In a new memo published on his blog, Gates pushed back on a “doomsday view of climate change” that “nothing matters more than limiting the rise in temperature.”
“Although climate change will have serious consequences — particularly for people in the poorest countries — it will not lead to humanity’s demise,” he said, downplaying the deep risks scientists have warned us about for many years now. “People will be able to live and thrive in most places on Earth for the foreseeable future.”
It’s a “stunning” change in tone for a billionaire who has spent billions of dollars to bring awareness to the inevitable dangers of global warming.
Scientists have been clear: the climate crisis is nothing less than an existential threat for humanity, a global disaster whose consequences are already being felt around the world.
“There is no greater threat to developing nations than the climate crisis,” Penn Center for Science, Sustainability & the Media director Michael Mann told CNN.
Gates’ change in messaging is particularly concerning, considering the rapidly changing political landscape, with the billionaire class pulling support for climate action en masse.
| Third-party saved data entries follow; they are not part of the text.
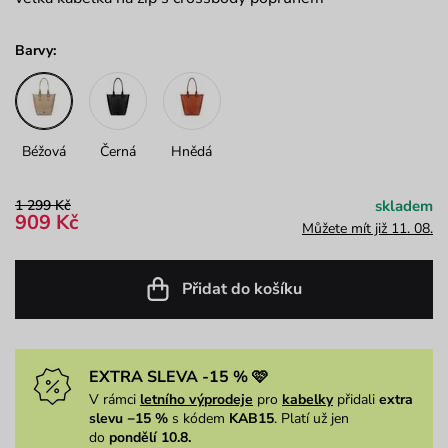
Barvy:
Béžová
Černá
Hnědá
1 299 Kč
skladem
909 Kč
Můžete mít již 11. 08.
Přidat do košíku
EXTRA SLEVA -15 % 🩷
V rámci
letního výprodeje
pro
kabelky
přidali
extra
slevu −15 %
s kódem
KAB15
. Platí už jen
do
pondělí 10.8.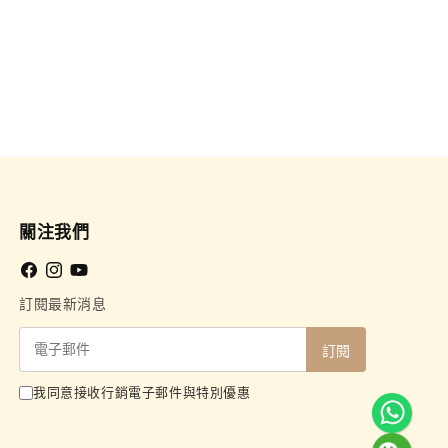
關注我們
Facebook
Instagram
YouTube
訂閱最新消息
電
訂閱
子
我同意接收行銷電子郵件與特別優惠
郵
件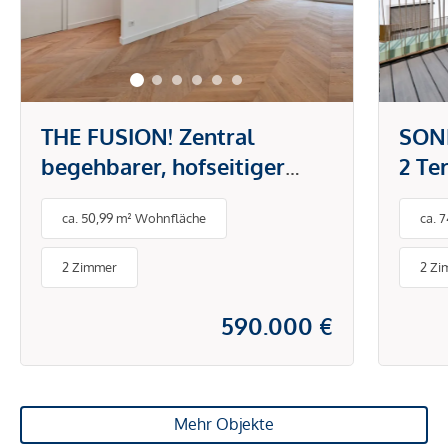
THE FUSION! Zentral
SON
begehbarer, hofseitiger
2 Te
Zwei-Zimmer-Erstbezug
Zimm
ca. 50,99 m² Wohnfläche
ca. 
Nas
2 Zimmer
2 Zi
590.000 €
Mehr Objekte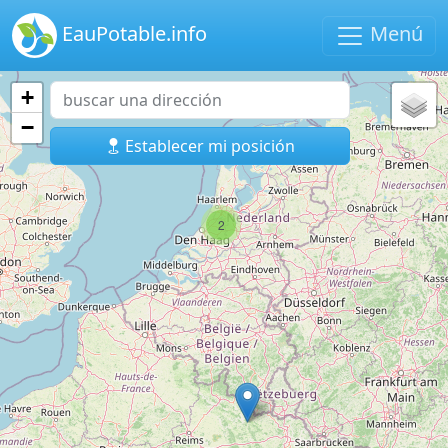
EauPotable.info
Menú
+
−
Establecer mi posición
2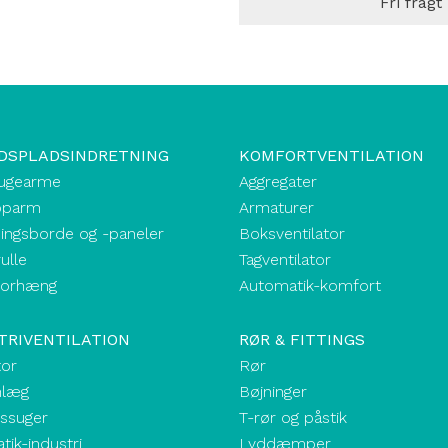
Fri fragt
DSPLADSINDRETNING
KOMFORTVENTILATION
ugearme
Aggregater
oparm
Armaturer
ingsborde og -paneler
Boksventilator
ulle
Tagventilator
forhæng
Automatik-komfort
TRIVENTILATION
RØR & FITTINGS
tor
Rør
nlæg
Bøjninger
kssuger
T-rør og påstik
ik-industri
Lyddæmper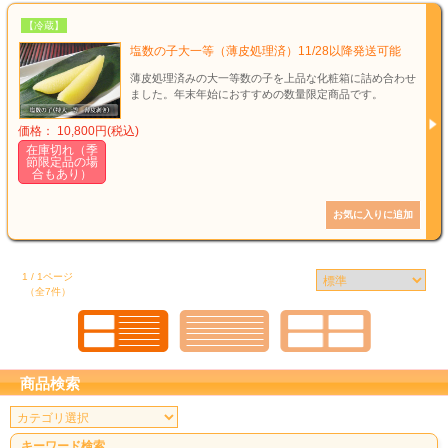
【冷蔵】
塩数の子大一等（薄皮処理済）11/28以降発送可能
薄皮処理済みの大一等数の子を上品な化粧箱に詰め合わせ
ました。年末年始におすすめの数量限定商品です。
価格： 10,800円(税込)
在庫切れ（季
節限定品の場
合もあり）
1 / 1ページ
（全7件）
商品検索
キーワード検索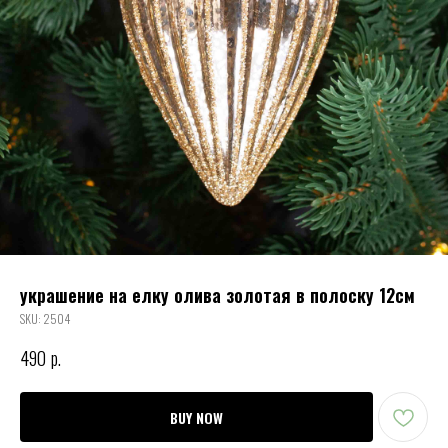
украшение на елку олива золотая в полоску 12см
SKU:
2504
490
р.
BUY NOW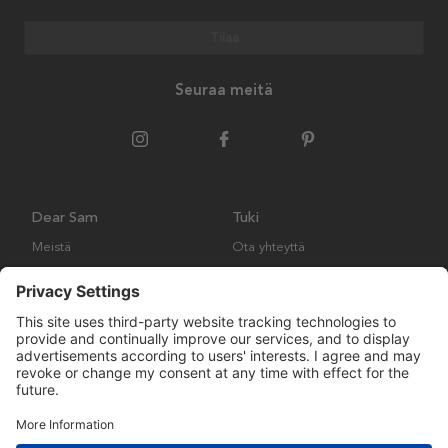
Tilaa
Seuraa meitä
Dear Sam
Tuki
Meistä
Ota yhteyttä
Ympäristökäytäntö
Kysymyksiä ja vastauksia
Yleiset ehdot
Palautukset ja vaatimukset
Copyright © Many Brands AB 2023. Kaikki oikeudet pidätetään.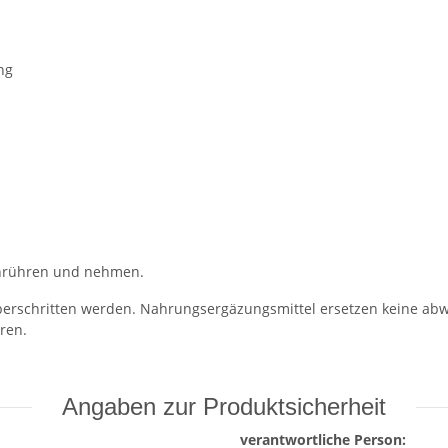
ng
einrühren und nehmen.
erschritten werden. Nahrungsergäzungsmittel ersetzen keine a
ren.
Angaben zur Produktsicherheit
verantwortliche Person:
The Trump administration has actively attempted to scrub any information regarding climate change from agency websites, as part of president Donald Trump’s anti-science agenda.
“One could imagine this being a continuation of wanting to move to the center and not wanting to be a target of the Trump administration,” Inside Philanthropy editor David Callahan told NYT.
Experts particularly balked at Gates’ suggestion that we should help poor people instead of prioritizing the fight against climate change, saying it’s a false dichotomy deployed by climate skeptics.
“There is no reason to pit poverty reduction versus climate transformation,” Columbia University Center for Sustainable Development director Jeffrey Sachs told CNN, calling the memo “pointless, vague, unhelpful, and confusing.”